# Wilkinson County



## Bucaramus (Oct 4, 2016)

Didn't see a thread so I thought I would start one. Been seeing plenty of does with fawns but only seen 1 small buck so far.


----------



## anhieser (Oct 10, 2016)

*.*

Have been seeing good numbers,  Good mix of buck: doe ratio.  Some fawns must have come late this past year, very young yet.  Killing the acorns


----------



## mbentle2 (Oct 21, 2016)

Lots of scrapes showing up in the past week. White oaks are the food of choice at this time.
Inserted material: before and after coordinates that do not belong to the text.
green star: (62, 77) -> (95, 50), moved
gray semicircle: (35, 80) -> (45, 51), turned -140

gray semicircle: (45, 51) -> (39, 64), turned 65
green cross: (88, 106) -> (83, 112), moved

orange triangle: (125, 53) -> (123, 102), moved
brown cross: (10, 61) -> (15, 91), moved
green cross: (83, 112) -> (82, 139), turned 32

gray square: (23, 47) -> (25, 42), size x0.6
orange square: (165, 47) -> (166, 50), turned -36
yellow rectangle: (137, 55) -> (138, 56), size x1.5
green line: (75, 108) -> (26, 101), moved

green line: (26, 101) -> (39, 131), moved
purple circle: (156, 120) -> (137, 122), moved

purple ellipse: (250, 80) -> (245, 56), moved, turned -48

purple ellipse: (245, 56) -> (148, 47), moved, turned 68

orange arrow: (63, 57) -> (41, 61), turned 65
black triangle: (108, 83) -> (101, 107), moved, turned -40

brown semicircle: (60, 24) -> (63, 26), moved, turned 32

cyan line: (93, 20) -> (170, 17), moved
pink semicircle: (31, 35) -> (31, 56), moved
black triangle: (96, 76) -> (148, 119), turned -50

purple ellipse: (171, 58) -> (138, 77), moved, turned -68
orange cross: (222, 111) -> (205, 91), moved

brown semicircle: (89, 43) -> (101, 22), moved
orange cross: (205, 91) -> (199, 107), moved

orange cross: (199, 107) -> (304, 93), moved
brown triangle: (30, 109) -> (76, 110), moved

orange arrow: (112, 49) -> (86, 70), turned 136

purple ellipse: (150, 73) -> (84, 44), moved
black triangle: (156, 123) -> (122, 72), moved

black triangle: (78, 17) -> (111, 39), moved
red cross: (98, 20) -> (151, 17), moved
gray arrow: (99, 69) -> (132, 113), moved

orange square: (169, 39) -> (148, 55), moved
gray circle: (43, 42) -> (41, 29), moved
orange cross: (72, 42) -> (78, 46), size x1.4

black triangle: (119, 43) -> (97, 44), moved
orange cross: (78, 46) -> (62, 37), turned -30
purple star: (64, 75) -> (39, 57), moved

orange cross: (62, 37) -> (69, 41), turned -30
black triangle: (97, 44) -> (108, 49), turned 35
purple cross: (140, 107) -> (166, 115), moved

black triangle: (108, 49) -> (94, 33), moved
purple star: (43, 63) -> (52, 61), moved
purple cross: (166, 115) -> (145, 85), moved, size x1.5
Find some near water.


----------



## Bucaramus (Oct 24, 2016)

Small bucks already chasing and breeding does. Deer were on their feet this last weekend. Let's hope they move some more this weekend.


----------



## mbentle2 (Oct 24, 2016)

Bucaramus said:


> Small bucks already chasing and breeding does. Deer were on their feet this last weekend. Let's hope they move some more this weekend.



Yes, they were moving great. Everyone I talked to in the area saw deer this weekend. I saw several and a 2.5 year old running a doe and grunting. She wasn't interested yet. She blew him off. It's just gonna get better from here. Hope we have more of this cool weather. God is good.


----------



## Bucaramus (Nov 8, 2016)

Another good one took last Saturday. It's on and I'm working out of town! Oh well, gotta eat and pay the mortgage...as well as the lease.


----------



## Bucaramus (Nov 28, 2016)

We have had a very good year despite the drought. Really hoping the 2nd rut is about to tune up!


----------



## buckspotter (Nov 5, 2018)

Any sign of rut this season in wilkinson?


----------